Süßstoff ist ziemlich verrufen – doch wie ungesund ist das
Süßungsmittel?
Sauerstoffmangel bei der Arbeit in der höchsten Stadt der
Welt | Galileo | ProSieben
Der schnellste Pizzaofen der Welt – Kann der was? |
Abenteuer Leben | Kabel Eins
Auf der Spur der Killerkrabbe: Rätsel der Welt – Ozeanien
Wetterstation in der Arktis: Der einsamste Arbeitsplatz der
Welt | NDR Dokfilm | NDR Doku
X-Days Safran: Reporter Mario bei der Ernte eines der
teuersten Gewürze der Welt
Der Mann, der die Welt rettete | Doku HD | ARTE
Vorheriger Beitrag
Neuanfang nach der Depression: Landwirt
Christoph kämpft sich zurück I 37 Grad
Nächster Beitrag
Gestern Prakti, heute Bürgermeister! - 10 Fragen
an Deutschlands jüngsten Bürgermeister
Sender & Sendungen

== TASK DIRECTIONS ==
Set down the lines above exactly as written. Begin at the line containing "Der Mann, der" and stop after the last line.

== REPLY ==
Der Mann, der die Welt rettete | Doku HD | ARTE
Vorheriger Beitrag
Neuanfang nach der Depression: Landwirt
Christoph kämpft sich zurück I 37 Grad
Nächster Beitrag
Gestern Prakti, heute Bürgermeister! - 10 Fragen
an Deutschlands jüngsten Bürgermeister
Sender & Sendungen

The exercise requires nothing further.